How do batting averages of qualified hitters (that it, those hitters who have had at least 3.1 plate appearances per game) compare with the 2019 full season and one 2019 simulated half-season? Here is a graph. The biggest observable difference is in the extremes. In the full season all of the AVGs fall between 0.20 and 0.35, and in the half-season, we see several AVGs below the Mendoza line of 0.200 and one hitter hit over 0.350.
How would the leading AVG look like in a half-season? I repeated my half-season simulation 100 times, collecting the highest AVG among qualifying hitters. A histogram of these half-season leading AVGs is shown below. The 2019 full-season leading AVG is represented by a red vertical line. We see that the highest AVG from a 2019 half-season will tend to be in the 0.350-0.370 range, which is about 20-40 points higher than Anderson’s AVG of 0.335 for the complete 2019 season.
In baseball, .300 is thought to represent a benchmark for a good hitting season. In 2019, 13.7% of the qualifying hitters had over a .300 AVG. How would that change in a half-season? In our simulations, the graph below indicates that the percentage of .300 hitters would jump to 17-23%. I suppose that some baseball contracts would give bonuses to players who achieve this .300 distinction. Would these contracts be adjusted if the 2019 season had only 81 games?
I did a similar study using on-base percentage. Now, OBP is more of a skill measure than AVG, so I would think that OBP would be less affected than AVG to the sample size. What would the leading OBP look like in a simulated 2019 half season? Actually it appears that the leading OBP would only be (on average) 0.45 which is not much higher than Trout’s leading OBP. (By the way, Trout had a shortened 2019 season due to injury and one would think that his OBP would drop some if he had played a complete season.)

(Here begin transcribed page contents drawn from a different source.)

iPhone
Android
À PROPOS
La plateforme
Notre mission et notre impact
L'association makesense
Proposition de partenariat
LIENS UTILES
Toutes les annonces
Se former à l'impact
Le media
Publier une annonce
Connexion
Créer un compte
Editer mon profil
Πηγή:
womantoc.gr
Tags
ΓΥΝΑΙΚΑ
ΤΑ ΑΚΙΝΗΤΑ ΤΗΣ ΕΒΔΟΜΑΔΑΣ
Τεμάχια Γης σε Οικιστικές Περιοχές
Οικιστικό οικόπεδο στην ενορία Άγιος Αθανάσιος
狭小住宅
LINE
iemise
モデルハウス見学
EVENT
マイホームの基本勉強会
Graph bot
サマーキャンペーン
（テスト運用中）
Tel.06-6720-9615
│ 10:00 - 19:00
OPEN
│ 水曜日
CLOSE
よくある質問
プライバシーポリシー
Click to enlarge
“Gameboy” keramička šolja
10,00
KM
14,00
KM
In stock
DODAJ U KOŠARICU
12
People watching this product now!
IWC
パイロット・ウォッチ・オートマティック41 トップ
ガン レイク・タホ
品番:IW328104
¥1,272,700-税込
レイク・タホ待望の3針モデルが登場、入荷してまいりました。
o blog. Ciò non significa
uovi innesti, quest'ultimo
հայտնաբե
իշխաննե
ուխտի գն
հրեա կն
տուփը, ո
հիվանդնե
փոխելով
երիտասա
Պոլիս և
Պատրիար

One sees a similar sample size effect for home runs. Here are the leading home runs for 100 simulated half-seasons — the vertical line represents one half of Alonzo’s home run count of 53. On average, the home run leader in a half-season had about 30 home runs. This player would be predicted to have 30 x 2 = 60 home runs in a full-season, but this naive prediction ignores the regression to the mean phenomena. (Extreme performances in one half of the season tend to move to the average for the second half.)

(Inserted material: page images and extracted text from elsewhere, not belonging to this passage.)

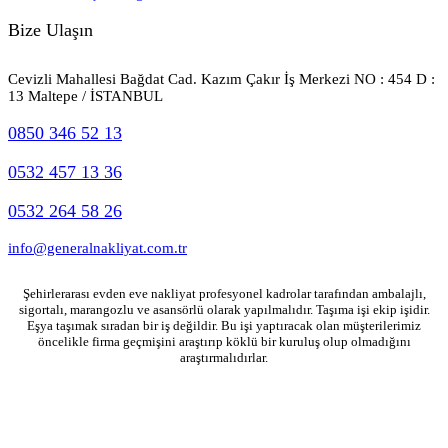
Bize Ulaşın
Cevizli Mahallesi Bağdat Cad. Kazım Çakır İş Merkezi NO : 454 D :
13 Maltepe / İSTANBUL
0850 346 52 13
0532 457 13 36
0532 264 58 26
info@generalnakliyat.com.tr
Şehirlerarası evden eve nakliyat profesyonel kadrolar tarafından ambalajlı,
sigortalı, marangozlu ve asansörlü olarak yapılmalıdır. Taşıma işi ekip işidir.
Eşya taşımak sıradan bir iş değildir. Bu işi yaptıracak olan müşterilerimiz
öncelikle firma geçmişini araştırıp köklü bir kuruluş olup olmadığını
araştırmalıdırlar.
General Nakliyat 2026 © İstanbul Eşya Taşımacılık Hizmetleri. Tüm Hakları Saklıdır.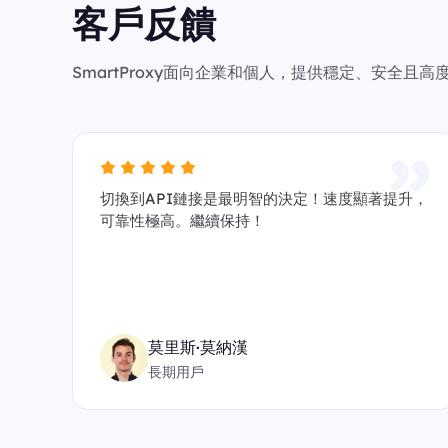
客戶反饋
SmartProxy面向企業和個人，提供穩定、安全
切換到API鏈接是最明智的決定！速度顯著提升，
可靠性極高。繼續保持！
莫里斯·莫納漢
長期用戶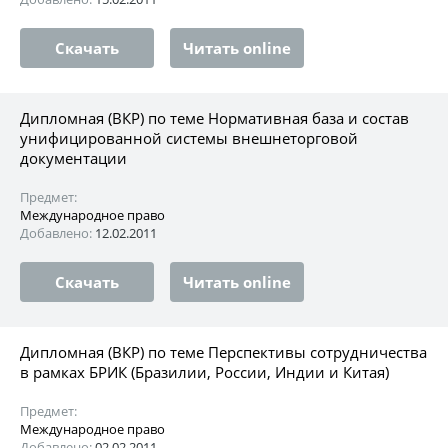
Скачать
Читать online
Дипломная (ВКР) по теме Нормативная база и состав
унифицированной системы внешнеторговой
документации
Предмет:
Международное право
Добавлено:
12.02.2011
Скачать
Читать online
Дипломная (ВКР) по теме Перспективы сотрудничества
в рамках БРИК (Бразилии, России, Индии и Китая)
Предмет:
Международное право
Добавлено:
02.02.2011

- A shortened season will affect measures of baseball performance. We see that batting averages will be more spread out and extreme AVGs like 0.350 are more likely to be observed. A shortened season will result in more 300 hitters.
- Short seasons have the most impact on luck-driven measures of performance such as a batting average. On the other hand, the smaller sample size would have less of an impact on a measure that is more skill-driven such as a strikeout rate or an on-base percentage.
- Actually the more interesting study would be to explore the impact of a shortened season on the final standings and the outcome of the World Series. Chapter 9 of Analyzing Baseball with R used a simulation to find the probability that the best team, that is, the team with the best talent, wins the World Series. But that simulation was performed for the 1968 season which had a full 162-game season with two leagues and a limited playoff structure. It would be interesting to revisit that simulation study to find the chance that an average team (like the Phillies) wins the World Series with the proposed 2020 half-season expanded playoff format.